A lot of us think, or are sure that besides the stolen Presidential election, there have been a number of other crooked elections. We need to go after the people involved in them. We need to include in the election laws extremely severe punishments for tampering with elections. But more important, we need to build laws that prevent or massively reduce the risk of them being tampered with in the first place. The laws as they exist now are irresponsible, dangerous slaps in the face of democracy.

An essential resource for issues relating to computerized voting is:  http://www.blackboxvoting.org/

Rob Kall rob@opednews.com is the editor/publisher of OpEdNews.com, a progessive news and opinion website, and organizer of cutting edge meetings that bring together world leaders, such as the Winter Brain Meeting and the StoryCon Summit Meeting on the Art, Science and Application of Story. This article is copyright by Rob Kall, but permission is granted for reprint in print, email, blog, or web media so long as this credit is attached. If your publication pays for op-eds,  the standard payment is acceptable.

Dear Rob,

I think what you fear in the California recall election may well come to pass. Even worse, unless we have a process, they will get away with it.

I still don't understand why the 2000 election stands after fraud and voter disenfranchisement have been proven. Shouldn't that be a reason to declare the election null and void? The numbers involved in vote tampering and disenfranchisement reflect a different outcome then a Bush in the White House.
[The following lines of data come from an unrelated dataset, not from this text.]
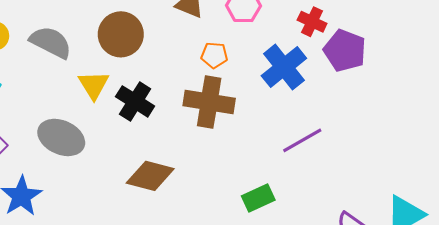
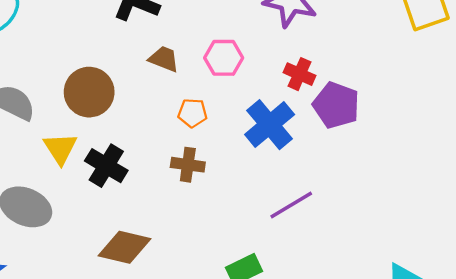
brown cross: (209, 102) -> (188, 165), size x0.6

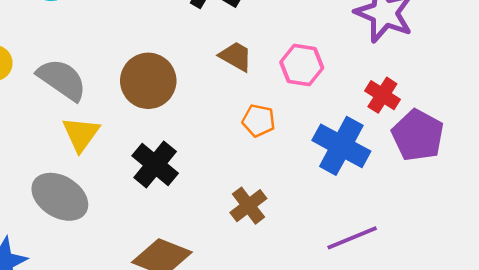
blue cross: (270, 125) -> (341, 146), turned -30
yellow triangle: (60, 148) -> (81, 134), moved
brown cross: (188, 165) -> (248, 206), moved, turned 36

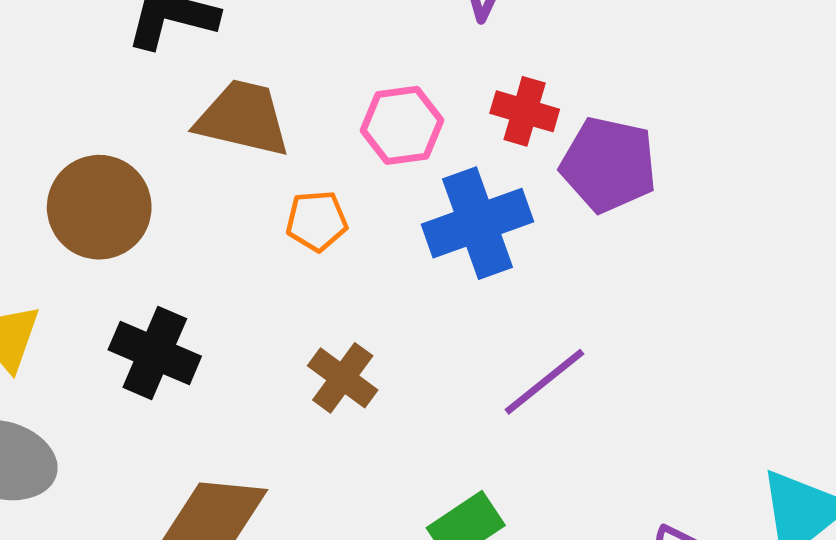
brown trapezoid: (236, 56) -> (243, 118), size x1.5
pink hexagon: (302, 65) -> (402, 125), moved
blue cross: (341, 146) -> (478, 223), turned -32

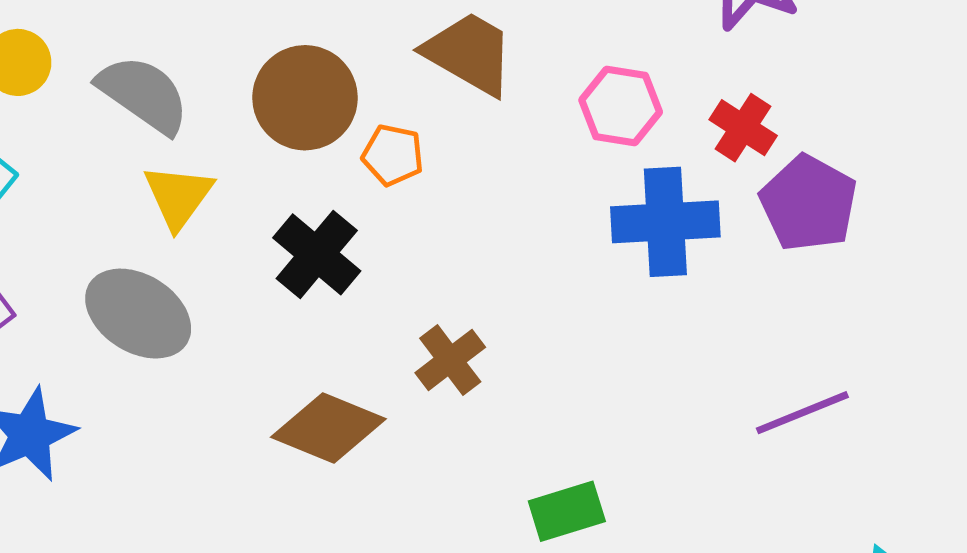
orange pentagon: (317, 221) -> (393, 155), moved
brown cross: (343, 378) -> (450, 360), moved
purple line: (544, 382) -> (802, 413), moved

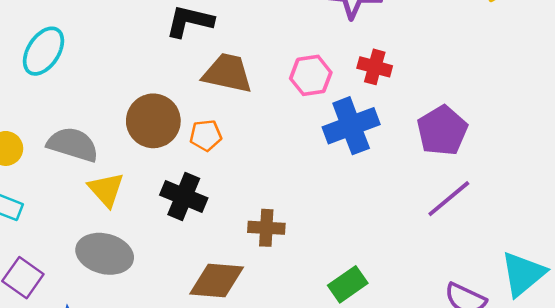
purple pentagon: (809, 203) -> (442, 131), moved, turned 30
brown cross: (450, 360) -> (266, 228), turned -32

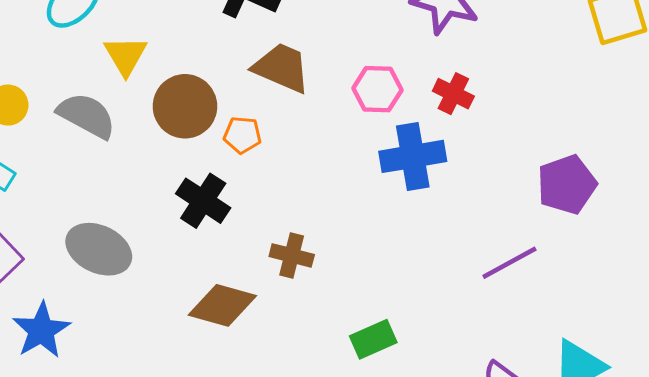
purple pentagon: (442, 131) -> (567, 185), moved
yellow triangle: (106, 190) -> (126, 56), moved

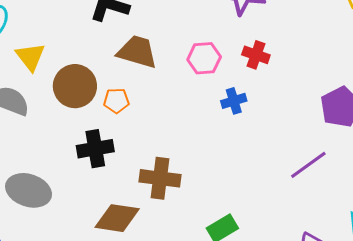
blue cross: (413, 156) -> (234, 101), size x0.6
black cross: (203, 201) -> (95, 149), turned -36
brown cross: (292, 255) -> (160, 178), size x1.4

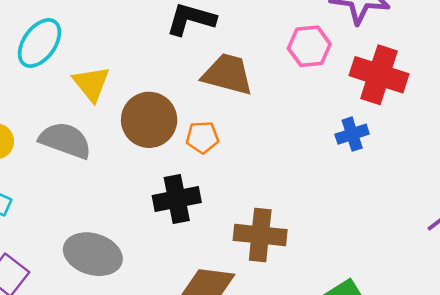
red cross: (256, 55) -> (379, 75), size x1.6
pink hexagon: (204, 58) -> (309, 46), moved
Here's a simple solution that would save the states some money and help alleviate overcrowding in our prisons; if illegal vote manipulation is found by one candidate or their party, the election would be automatically declared in favor of the other candidate or ,in the case of more candidates, a run off that excludes the guilty party.

Carol Davidek-Waller

 

How about just banning computerized voting altogether?   Once that pandora's box has been opened, there is no way to protect what little is left of the democratic process.   

In fact, I cannot envision a system that would be absolutely safe, but paper ballots, marked by the voter  with indelible ink, would be a start.    Sure the process of hand counting is laborious, but what better way to include a cross section of people in the process and thereby lessen the chances for partisian  influence.   

Paper is easily noted to be changed from the norm.  That's why money is printed on special papers.  Perhaps an  informed and instructed  cross section of people hired or volunteering to count by hand paper ballots would be a safer way to protect the voting process.

 Once you get machinery involved, no matter what kind, mechanical or electronic, then the people who control, set up and operate the machinery have expanded opportunity for shifting numbers.  Just look at what happened in Florida, and that was a mechanical system, not electronic.  

 I think that's why many Europeans insist on paper ballots and hand counting.   Perhaps we need to do the same here. 

Charles Potnar

 

I agree, but we need a solution.

My suggestion: Make vote manipulation an ACT OF TREASON punishable by mandatory life imprisonment. I think the seed idea should be put onto the internet now to grow with each voting abuse which comes to light.